Uwierz mi że chcę pomóc również Tobie i to bez złośliwości, ale projekty wykonuję pod konkretne zamówienie, a praktycznie każde jest inne. Ogólnie to ten rysunek, który zamieściłeś wiele już mówi. Zdjęć jest multum w sieci. Nawet moich. Wystarczy poszukać. Przykładowe linki znajdziesz poniżej:
http://www.pajeczyna.krakow.pl/59-Bramy-przesuwne.htm
http://bramco.pl/przesuwne/
http://www.apartprojekt.com/fotogaleria_kute.html
http://www.robson.com.pl/braprzesuw.html
Na konkretne pytania z chęcią odpowiem.

----------


## novo...

> Czy moglibyście podać jakieś ceny bram przesuwnych...
> 
> Dałam w paru miejscach bramę do wyceny:
> 4m światła wjazdu
> 2m przeciwwagi
> 1,5 wysokości całego ogrodzenia
> bez napędów
> wypełnienie profilem 2x2cm w rozstawie co 9cm
> Bez montażu ale ze słupkami prowadzącymi i rolkami
> ...


Podaj jakis inny numer , bo na ten nie mogę się dodzwonic

----------


## martadela

> Napisał martadela
> 
> Czy moglibyście podać jakieś ceny bram przesuwnych...
> 
> Dałam w paru miejscach bramę do wyceny:
> 4m światła wjazdu
> 2m przeciwwagi
> 1,5 wysokości całego ogrodzenia
> bez napędów
> ...


Ja?

----------


## novo...

> Napisał novo...
> 
> 
> 
> 
> 
> 
>  Napisał martadela
> 
> ...


sorry , pomyłka Ty podałes ceny a na forum  wyglądają na nr. tel.  :big grin:

----------


## Nefer

> Napisał Nefer
> 
> Dzięki Zbigmor  
> 
> Jak rozumiem o punkt 1 mogę poprosić wykonawcę bramy ?
> 
> 
> Oczywiście można samemu, ale na własną odpowiedzialność. Trzeba sobie jednak zdawać sprawę, że to powinno kosztować.
> Poprosiłbym jeszcze o rysunek fundamentu.


Dzięki  :smile:

----------


## Nefer

> Czy przepisy określają kierunek otwierania bramy dwuskrzydłowej?
> Chodzi mi o to czy brama może otwierać się tylko na posesję czy też może na ulicę?
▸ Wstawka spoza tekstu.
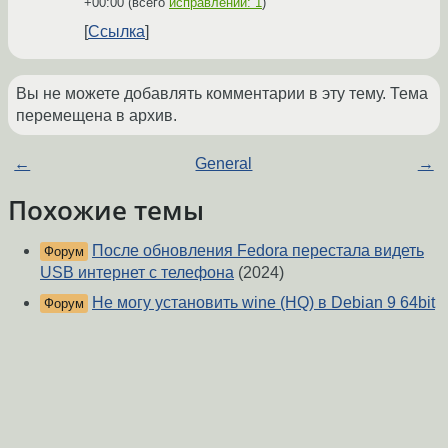
+00:00
(всего
исправлений: 1
)
Ссылка
Вы не можете добавлять комментарии в эту тему. Тема
перемещена в архив.
←
General
→
Похожие темы
После обновления Fedora перестала видеть
Форум
USB интернет с телефона
(2024)
Не могу установить wine (HQ) в Debian 9 64bit
Форум
(2020)
В pool-е есть необходимый пакет. Как его
Форум
установить?
(2017)
Fedora не обновляется
(2022)
Форум
Проблема с Драйверами Nvidia Fedora 36
Форум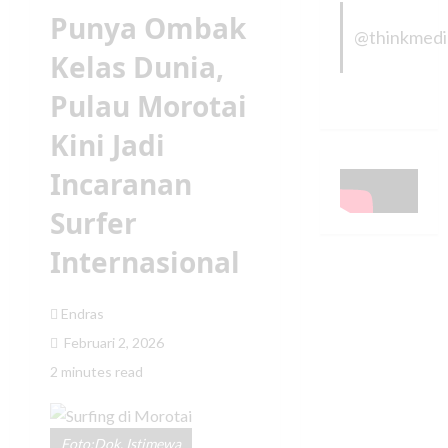
Punya Ombak
@thinkmed
Kelas Dunia,
Pulau Morotai
Kini Jadi
Incaranan
Surfer
Internasional
Endras
Februari 2, 2026
2 minutes read
Foto:Dok. Istimewa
Żartujesz, prawda ?  :smile:

----------


## maslak

Ja myślę że z konkretnym pytaniem odnośnie bramy samonośnej. Zbigmor jaki zostawiasz prześwit pomiędzy dołem bramy a podłożem. Moja brama jest zamontowana już od prawie roku ale dopiero teraz zabrałem się za brukowanie i nie wiem jaki zostawić prześwit pod bramą - zwierząt wolnobiegających po działce na razie nie mam i raczej nie planuje. NIe wiem czy to ma wpływ na wysokość ale bruk z kamienia polnego więc trochę piachu zawsze będzie a nie chcę żeby dostawał się do profila prowadzącego. Wstępnie założyłem 15 cm prześwit - zmniejszyć czy zostawić taki???? 
A odnośnie pytania autora wątku - poprzednio miałem bramę dwuskrzydłową aktualnie mam samonośną obie bez napędu i moim zdaniem samonośna wygodniejsza jak dla mnie. Zastanów się czy futrka jest Ci wogóle potrzebna - miałem też podobny dylemat jak zrobił bym furtkę to brama by ją blokowała więc nie zrobiłem wcale i mi to odpowiada a i odwiedzającym nas chyba to nie przeszkadza że wchodzą brama a nie furtką.

----------


## Robak

ponowię pytanie - czy brama/ furtka i przęsła powinny być ocynkowane?

----------


## maslak

Ocynkowana być nie musi - ale ocynkowanie znacznie podnosi jej trwałaość. Ja swojej nie dałem do ocynkowania ze względu na koszty -  tylko porządnie odtłuściłem na to 2x antykorozyjny Cekor R i 2 x farba chlorokauczukowa, w tym roku mam zamiar ją jeszcze raz pomalować chlorokauczukową i myślę że conajmniej na kilka jeśli nie kilkanaście lat będę miał spokój - oczywiście pod warunkiem ze nikt nie porysuje powierzchni tak by zedrzeć farbę.

----------


## betlej

> Czy moglibyście podać jakieś ceny bram przesuwnych...
> 
> Dałam w paru miejscach bramę do wyceny:
> 4m światła wjazdu
> 2m przeciwwagi
> 1,5 wysokości całego ogrodzenia
> bez napędów
> wypełnienie profilem 2x2cm w rozstawie co 9cm
> Bez montażu ale ze słupkami prowadzącymi i rolkami
> ...


Witam, z tego co się orientuję to istnieje firma która robi podobne bramy do w/w które stosunkowo są tanie. Troszkę dziwi mnie dlatego ten przedział cenowy który podałeś, to są ze strony jakiegoś większego producenta czy też cena na zamówienie u kowala ?

----------


## q-bis

> Napisał Q-BIS
> 
> Czy przepisy określają kierunek otwierania bramy dwuskrzydłowej?
> Chodzi mi o to czy brama może otwierać się tylko na posesję czy też może na ulicę?
> 
> 
> Żartujesz, prawda ?


Nie.
Zastanowiłem się nad tym, gdy zobaczyłem tak otwieraną bramę. Ale to ślepa ulica i brama chyba zrobiona dawno temu...kiedyś to wszystko przechodziło...

----------


## zbigmor

> Napisał zbigmor
> 
> Na konkretne pytania z chęcią odpowiem.
> 
> 
> po czym poznać projekt _bubel_ ?? albo najczęściej popełniane błędy projektowe ??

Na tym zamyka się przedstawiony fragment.